## Exercise instructions
For each line in the data that includes "Eccliseogyra", make a copy.

Page images and extracted text:
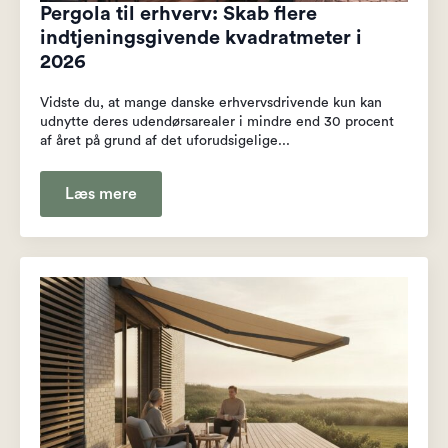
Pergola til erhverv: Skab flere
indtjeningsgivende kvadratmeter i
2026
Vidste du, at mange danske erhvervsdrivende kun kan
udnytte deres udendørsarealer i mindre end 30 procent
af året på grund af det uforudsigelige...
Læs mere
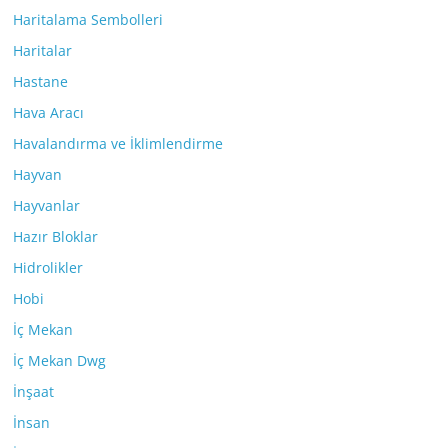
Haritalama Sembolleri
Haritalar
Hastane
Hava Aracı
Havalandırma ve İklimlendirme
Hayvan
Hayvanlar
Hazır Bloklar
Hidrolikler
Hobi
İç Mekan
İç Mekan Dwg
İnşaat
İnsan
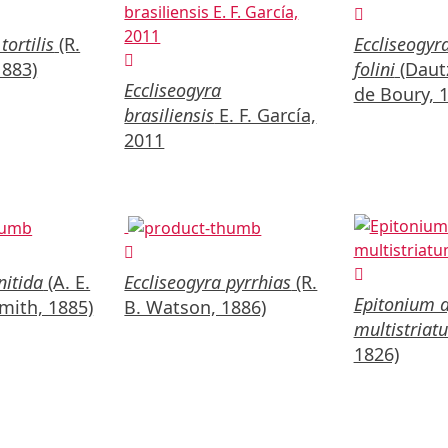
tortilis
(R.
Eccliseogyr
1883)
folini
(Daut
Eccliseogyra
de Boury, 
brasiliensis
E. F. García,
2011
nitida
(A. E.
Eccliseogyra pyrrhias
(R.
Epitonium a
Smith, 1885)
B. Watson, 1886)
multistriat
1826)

## Answer space
Eccliseogyra
Eccliseogyra pyrrhias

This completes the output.